What a [email protected]#$ LOSER!!!!! I hope that idiot gets suspended for good. The Pukers just won the Super Bowl and this idiot embarrasses the whole organization. Puker fans should be POed at this guy.

I hate all of these gangbangers from the NFL and NBA that are always getting in trouble with the law. I heard something about Brandon Marshall got stabbed by his wife today because he was slappin' her around. Have you heard that story, Ken. Do you know the details? He's another bozo who should be suspended for good also. Of course, he'd fit in on the Vikes roster. oke:

Ken, have you ever noticed that players from MLB and the NHL have a much smaller percentage of players in trouble with the law (minus steroids)? But then again, most of it's players are from a different backgound.


----------



## KEN W (Feb 22, 2002)

Recurvenator.....not trying to be racist.....but do you suppose skin color has anything to do with it?To many of these guys from poor neighborhoods all of a sudden with to much money to spend.


----------



## Longshot (Feb 9, 2004)

So what your saying is that Jolly will be playing for the Vikings next year. Maybe the Pack can get another 3rd round pick for Jolly from the Queens.
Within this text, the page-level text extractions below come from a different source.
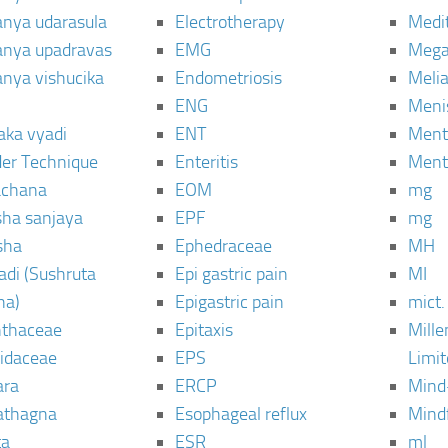
janya udarasula
Electrotherapy
Medi
janya upadravas
EMG
Mega
janya vishucika
Endometriosis
Meli
ENG
Meni
aka vyadi
ENT
Menta
er Technique
Enteritis
Menta
chana
EOM
mg
sha sanjaya
EPF
mg
sha
Ephedraceae
MH
di (Sushruta
Epi gastric pain
MI
ha)
Epigastric pain
mict.
thaceae
Epitaxis
Mill
idaceae
EPS
Limi
ara
ERCP
Mind
thagna
Esophageal reflux
Mind
ta
ESR
ml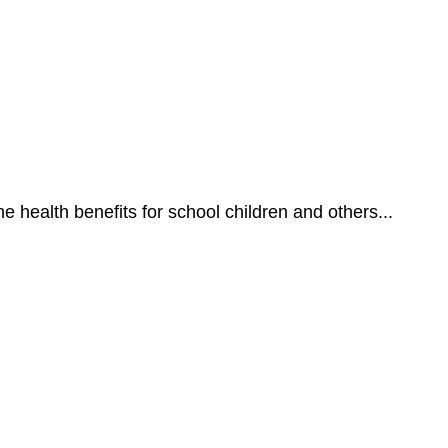
he health benefits for school children and others...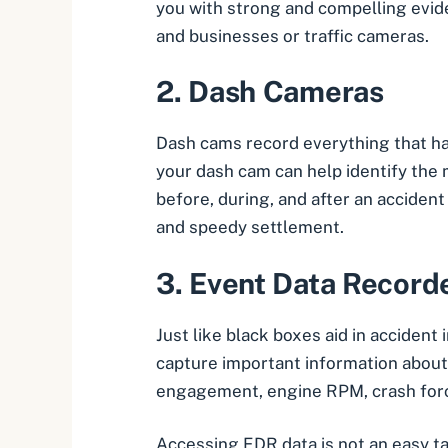
you with strong and compelling evid
and businesses or traffic cameras.
2.
Dash Cameras
Dash cams
record everything that hap
your dash cam can help identify the 
before, during, and after an accident 
and speedy settlement.
3.
Event Data Record
Just like black boxes aid in acciden
capture important information about a
engagement, engine RPM, crash forc
Accessing EDR data is not an easy ta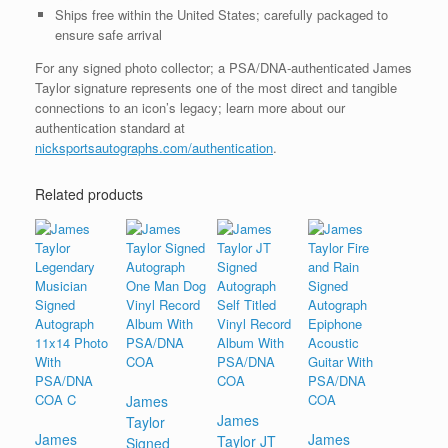
Ships free within the United States; carefully packaged to
ensure safe arrival
For any signed photo collector; a PSA/DNA-authenticated James
Taylor signature represents one of the most direct and tangible
connections to an icon’s legacy; learn more about our
authentication standard at
nicksportsautographs.com/authentication
.
Related products
James
James
Taylor
James
James
Taylor JT
Signed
I wish they had gotten rid of him earlier.


----------



## Recurvenator (Aug 6, 2010)

KEN W said:


> Recurvenator.....not trying to be racist.....but do you suppose skin color has anything to do with it?To many of these guys from poor neighborhoods all of a sudden with to much money to spend.


Sometimes there are things in life that are glowingly obvious.


----------